Stored data entries
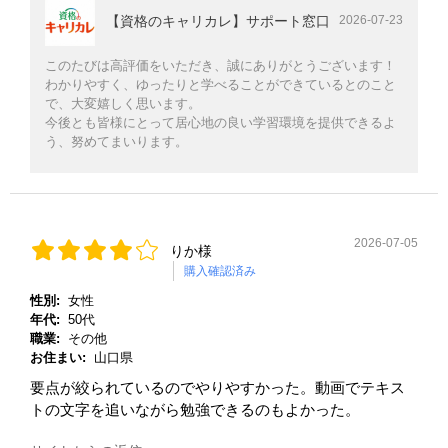
【資格のキャリカレ】サポート窓口
2026-07-23
このたびは高評価をいただき、誠にありがとうございます！
わかりやすく、ゆったりと学べることができているとのこと
で、大変嬉しく思います。
今後とも皆様にとって居心地の良い学習環境を提供できるよ
う、努めてまいります。
2026-07-05
りか様
購入確認済み
性別:
女性
年代:
50代
職業:
その他
お住まい:
山口県
要点が絞られているのでやりやすかった。動画でテキス
トの文字を追いながら勉強できるのもよかった。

**What needs to be done:** Each line from the one with "わかりやすく、ゆったりと学べることができているとのこと" through the end of the records above should be written out exactly. No other line should appear.

**Response below:**
わかりやすく、ゆったりと学べることができているとのこと
で、大変嬉しく思います。
今後とも皆様にとって居心地の良い学習環境を提供できるよ
う、努めてまいります。
2026-07-05
りか様
購入確認済み
性別:
女性
年代:
50代
職業:
その他
お住まい:
山口県
要点が絞られているのでやりやすかった。動画でテキス
トの文字を追いながら勉強できるのもよかった。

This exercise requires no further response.